Um, where did I say that Greens are supposed to be Democrats? I simply pointed out the obvious: that Green political activity in 2000 colossally backfired. And yes, M’ris, I meant exactly what I said when I said nearly every one. I racked my brains trying to think of major Bush administration actions that don’t fall into this category, and I was able to come up with precisely three:

  • The destruction of the terrorist-friendly regime in Afghanistan, which a President Gore would have certainly prosecuted with identical vigor;
  • U.S. policy towards the Israeli-Palestinian conflict, which probably would not have changed substantially;
  • The tightening of arsenic standards in drinking water, which Bush delayed but did not ultimately eliminate.

And… that’s about it. From foreign policy (the war on Iraq, the Kyoto Protocol, cutting off population control funding) to domestic policy (ANWAR, gas mileage standards, the tax cut) to political appointments (John Ashcroft, Linda Chavez, Gale Norton) to rights and liberties (TIPS, secret military tribunals)… pretty much everything the administration has done or tried to do in the last two years has been a disaster from a Green perspective, and would have been qualitatively better under a Gore administration. Of course, I have no doubt that Gore’s higher mileage standards would have been too low for the Greens, his embrace of the Kyoto protocols too hesitant, and so on. But if we could somehow contact the Greens in the Alternate Universe where Al Gore won1, I think we’d be able to convince most of them that the grass is indeed greener on their side of the fence.

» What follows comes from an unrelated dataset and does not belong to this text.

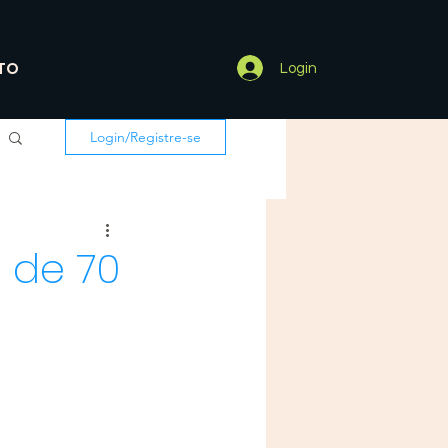
TO
Login
Login/Registre-se
 de 70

I know, I know, I’ve heard it a million times from a million Democrats: Al Gore would supposedly have been much better for a Green agenda than George W. Bush. However much you believe this, it looks pretty clear that not everybody was sufficiently convinced of it. Several thousands of people were not convinced, actually, after eight years of an administration in which Gore was a top member.

Supposedly??? Grrr. What am I supposed to do about what “several thousands of people” believed? What they believed was patently false then, and it is false beyond a shadow of a doubt now. (Unless someone cares to refute exhibits A and B, John Ashcroft and Gale Norton, that is. Any takers?)

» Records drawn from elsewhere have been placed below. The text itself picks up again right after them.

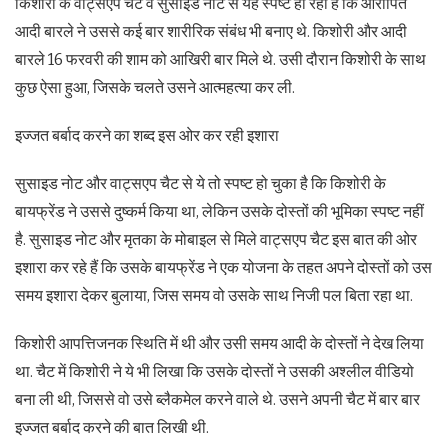
किशोरी के वाट्सएप चैट व सुसाइड नोट से यह स्पष्ट हो रहा है कि आरोपित
आदी बारले ने उससे कई बार शारीरिक संबंध भी बनाए थे. किशोरी और आदी
बारले 16 फरवरी की शाम को आखिरी बार मिले थे. उसी दौरान किशोरी के साथ
कुछ ऐसा हुआ, जिसके चलते उसने आत्महत्या कर ली.
इज्जत बर्बाद करने का शब्द इस ओर कर रही इशारा
सुसाइड नोट और वाट्सएप चैट से ये तो स्पष्ट हो चुका है कि किशोरी के
बायफ्रेंड ने उससे दुष्कर्म किया था, लेकिन उसके दोस्तों की भूमिका स्पष्ट नहीं
है. सुसाइड नोट और मृतका के मोबाइल से मिले वाट्सएप चैट इस बात की ओर
इशारा कर रहे हैं कि उसके बायफ्रेंड ने एक योजना के तहत अपने दोस्तों को उस
समय इशारा देकर बुलाया, जिस समय वो उसके साथ निजी पल बिता रहा था.
किशोरी आपत्तिजनक स्थिति में थी और उसी समय आदी के दोस्तों ने देख लिया
था. चैट में किशोरी ने ये भी लिखा कि उसके दोस्तों ने उसकी अश्लील वीडियो
बना ली थी, जिससे वो उसे ब्लैकमेल करने वाले थे. उसने अपनी चैट में बार बार
इज्जत बर्बाद करने की बात लिखी थी.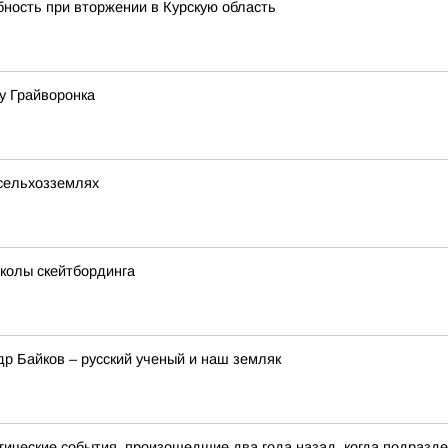
ность при вторжении в Курскую область
у Грайворонка
 сельхозземлях
колы скейтбординга
др Байков – русский ученый и наш земляк
агические события, произошедшие два года назад, когда подразд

So. Democrats who believe the Greens were the key to Gore’s loss are left with two alternatives: blaming and haranguing (or, in Evan’s case, gently needling) Greens for the current administration, or lobbying their own political leadership to consider Green concerns more thoroughly. As a libertarian (little l!), I can tell you how helpful haranguing people is in getting them to vote as you want them to. Try it the other way, folks. Nobody owes your guys a vote.

M’ris, M’ris, you have too much faith in me. You’re being too kind. I’m not “gently needling”. I’m blaming! I’m haranguing! As for your main objection (“Nobody owes your guys a vote”): perhaps you thought I was saying that the idea of a Green party is illegitmate, or that their duty is to help Democrats at all costs, or some such nonsense. Not at all. I have no problem with Greens presenting their case in an honest way. Sure, I might think they would be counterproductive in certain close elections, but they wouldn’t make me angry. No, what makes me angry is that there’s a world of difference between saying, “Sure, Gore’s said some nice things about the environment, but he’s still wrong/an idiot/a tool of the corporations and here’s why,” and straight-up lying and claiming that Gore = Bush.

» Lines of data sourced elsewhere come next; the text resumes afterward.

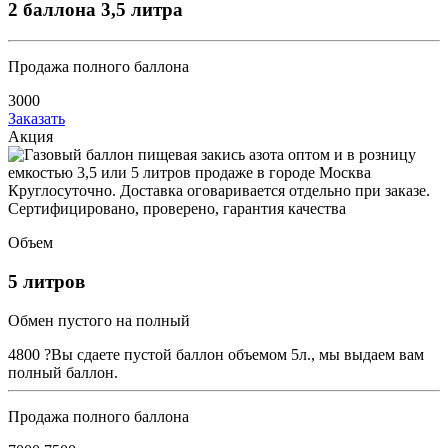
2 баллона 3,5 литра
Продажа полного баллона
3000
Заказать
Акция
Объем
5 литров
Обмен пустого на полный
4800
?
Вы сдаете пустой баллон объемом 5л., мы выдаем вам
полный баллон.
Продажа полного баллона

Unfortunately, in the 2000 campaign Nader chose to set Gore up as a straw man instead of bothering to grapple with the positions that Gore actually held… which is sad, because it speaks volumes about Nader’s own convictions and faith in his philosophy vis-a-vis Gore’s. Nader is the textbook case of letting the Perfect be the Enemy of the Good… except that at the same time he managed to shed his “Perfect” guise by stooping to the same despicable tactics that he’d spent so many years whinging about. A neat trick, that one. Too bad we’re all still paying for it.

1. “But wait!” I hear you cry. “This is that alternative universe!” Aw jeez, give it a rest already.